The bash PS1 variable seemingly has access to all the shell's variables.

$ foo=bar
$ PS1='$foo '
bar # Works as expected.

But, setting a variable there does not work.

$ PS1='$(bar=baz)\$ '
$ echo $bar

$ # Does not work.

Why, and how to make this work?

Upvotes: 1

Views: 3958

Answers (1)

Camilo Martin
Camilo Martin

Reputation: 37908

Why:

The PS1 variable is evaluated as a string. In a bash string, you can do this:

$ myString="$foo"

And this:

$ myString="Date: $(date)"

But not this:

$ myString="$(foo=bar)"

The PS1 variable is simply not exempt from this rule.
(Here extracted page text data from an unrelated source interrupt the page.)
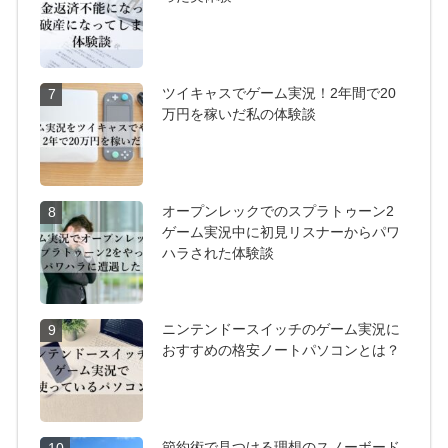
ツイキャスでゲーム実況！2年間で20
7
万円を稼いだ私の体験談
オープンレックでのスプラトゥーン2
8
ゲーム実況中に初見リスナーからパワ
ハラされた体験談
ニンテンドースイッチのゲーム実況に
9
おすすめの格安ノートパソコンとは？
節約術で見つける理想のスノーボード
10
Note: as mkelement0 explains in the comments, this is because the foo=bar part will be executed in a subshell, so you could do $(foo=bar;echo $foo), though - it's just that the variable will only exist in that scope.

How to make this work:

There's another variable, called PROMPT_COMMAND. The code here will be eval()'d at each prompt string, before the evaluation of the PS1 variable.

Thus, even just writing your assignment here as-is will work:

$ PROMPT_COMMAND='bar=baz'
$ echo $bar
baz # Works!

Remember to check if you're not overwriting previously-set contents in the PROMPT_COMMAND that you may want to keep, though.